**EXERCISE REQUIREMENTS:**
The answer must be one number: how many lines in the records below contain the word "Hierarchical".

**MATERIAL SHOWN:**

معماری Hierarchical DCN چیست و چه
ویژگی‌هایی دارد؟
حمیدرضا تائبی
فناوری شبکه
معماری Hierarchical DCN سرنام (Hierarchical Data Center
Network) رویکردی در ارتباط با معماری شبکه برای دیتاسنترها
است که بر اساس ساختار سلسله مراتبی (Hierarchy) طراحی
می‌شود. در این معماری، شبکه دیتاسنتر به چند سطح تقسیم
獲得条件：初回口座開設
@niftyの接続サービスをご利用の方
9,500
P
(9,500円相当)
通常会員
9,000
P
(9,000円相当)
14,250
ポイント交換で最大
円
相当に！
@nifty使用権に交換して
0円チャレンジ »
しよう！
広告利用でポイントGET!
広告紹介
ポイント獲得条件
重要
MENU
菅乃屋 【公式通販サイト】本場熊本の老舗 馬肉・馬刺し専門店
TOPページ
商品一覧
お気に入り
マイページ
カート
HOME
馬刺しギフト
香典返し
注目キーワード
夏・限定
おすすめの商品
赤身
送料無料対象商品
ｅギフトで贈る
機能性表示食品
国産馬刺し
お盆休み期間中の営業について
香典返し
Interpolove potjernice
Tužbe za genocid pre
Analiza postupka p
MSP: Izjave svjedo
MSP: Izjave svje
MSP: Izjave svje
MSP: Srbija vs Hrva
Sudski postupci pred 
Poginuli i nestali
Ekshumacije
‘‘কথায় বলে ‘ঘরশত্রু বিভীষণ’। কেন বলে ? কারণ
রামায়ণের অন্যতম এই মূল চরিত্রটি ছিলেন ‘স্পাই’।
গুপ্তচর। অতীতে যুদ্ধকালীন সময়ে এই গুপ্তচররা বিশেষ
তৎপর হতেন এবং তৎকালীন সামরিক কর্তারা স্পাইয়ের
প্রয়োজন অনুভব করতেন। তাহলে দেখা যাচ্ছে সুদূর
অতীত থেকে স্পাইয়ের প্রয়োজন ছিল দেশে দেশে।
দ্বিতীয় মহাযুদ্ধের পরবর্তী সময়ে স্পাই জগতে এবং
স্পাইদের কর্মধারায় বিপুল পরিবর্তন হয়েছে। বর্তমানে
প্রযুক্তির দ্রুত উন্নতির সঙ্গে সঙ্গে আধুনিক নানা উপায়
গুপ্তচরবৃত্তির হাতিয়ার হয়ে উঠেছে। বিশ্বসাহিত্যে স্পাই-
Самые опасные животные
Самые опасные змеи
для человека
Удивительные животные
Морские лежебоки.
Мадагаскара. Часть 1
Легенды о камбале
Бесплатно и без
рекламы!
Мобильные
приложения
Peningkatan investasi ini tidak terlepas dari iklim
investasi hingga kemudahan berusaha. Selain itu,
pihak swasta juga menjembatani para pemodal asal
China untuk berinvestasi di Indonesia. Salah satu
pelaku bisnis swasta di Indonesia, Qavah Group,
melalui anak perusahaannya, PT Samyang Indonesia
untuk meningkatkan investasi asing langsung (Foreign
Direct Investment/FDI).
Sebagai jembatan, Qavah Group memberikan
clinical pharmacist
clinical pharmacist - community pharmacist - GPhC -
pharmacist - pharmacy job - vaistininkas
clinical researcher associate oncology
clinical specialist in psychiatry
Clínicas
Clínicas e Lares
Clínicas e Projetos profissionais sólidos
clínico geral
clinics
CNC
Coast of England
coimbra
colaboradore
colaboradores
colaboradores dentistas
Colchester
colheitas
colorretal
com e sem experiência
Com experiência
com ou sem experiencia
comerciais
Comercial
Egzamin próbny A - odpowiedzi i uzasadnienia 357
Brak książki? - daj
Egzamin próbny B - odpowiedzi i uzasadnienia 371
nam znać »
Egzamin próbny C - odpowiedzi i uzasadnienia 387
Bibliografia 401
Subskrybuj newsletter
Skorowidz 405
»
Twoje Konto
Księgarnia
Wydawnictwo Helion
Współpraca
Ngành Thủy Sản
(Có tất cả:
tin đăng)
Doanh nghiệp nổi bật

**REPLY TO THE TASK:**
2